Carbon Falls for First Time in Six Weeks as Traders Close Bets

June 21, 2013

European Union carbon permits fell for the first time in six weeks as traders cut bets on higher prices after lawmakers agreed on a watered-down proposal to combat a surplus of allowances.

Permits for December declined 1.1 percent to close at 4.38 euros ($5.74) a metric ton on the ICE Futures Europe exchange in London. That’s the lowest since June 11 and took this week’s decline to 8.2 percent. The amount of outstanding contracts, or open interest, in the benchmark future has fallen 7 percent from a record on June 6.
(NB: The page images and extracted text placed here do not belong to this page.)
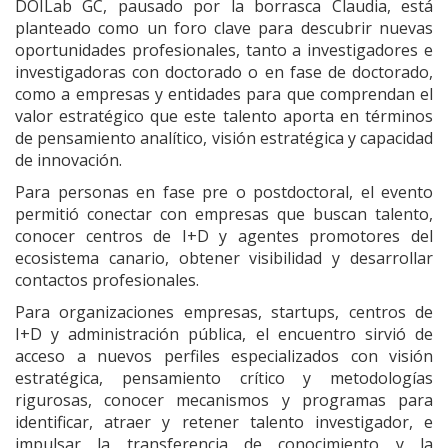
DOILab GC, pausado por la borrasca Claudia, está
planteado como un foro clave para descubrir nuevas
oportunidades profesionales, tanto a investigadores e
investigadoras con doctorado o en fase de doctorado,
como a empresas y entidades para que comprendan el
valor estratégico que este talento aporta en términos
de pensamiento analítico, visión estratégica y capacidad
de innovación.
Para personas en fase pre o postdoctoral, el evento
permitió conectar con empresas que buscan talento,
conocer centros de I+D y agentes promotores del
ecosistema canario, obtener visibilidad y desarrollar
contactos profesionales.
Para organizaciones empresas, startups, centros de
I+D y administración pública, el encuentro sirvió de
acceso a nuevos perfiles especializados con visión
estratégica, pensamiento crítico y metodologías
rigurosas, conocer mecanismos y programas para
identificar, atraer y retener talento investigador, e
impulsar la transferencia de conocimiento y la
“It seems that in the short term carbon won’t go higher,” Milan Hudak, an analyst at Virtuse Energy sro in Prague, said today by e-mail. “Prices are falling due to profit taking and slightly weaker Germany July power.”

The European Parliament’s environment committee approved on June 19 a compromise version of a measure to temporarily delay the sale of some permits after the original plan was rejected by a plenary vote in April. The amended proposal will return to the European Parliament on July 3, when the entire assembly is scheduled to vote on the plan.

Open interest for December carbon has fallen 43.5 million tons in the past two weeks to 579 million, according to ICE data. Falling open interest in a weakening market can indicate traders are closing bets that prices will rise.

The drop in permit prices has come in tandem with European power, where German electricity for July dropped 2.3 percent this week to 30.05 euros a megawatt-hour. Lower power prices reduce utilities’ incentive to sell electricity forward, cutting the need to hedge with carbon futures.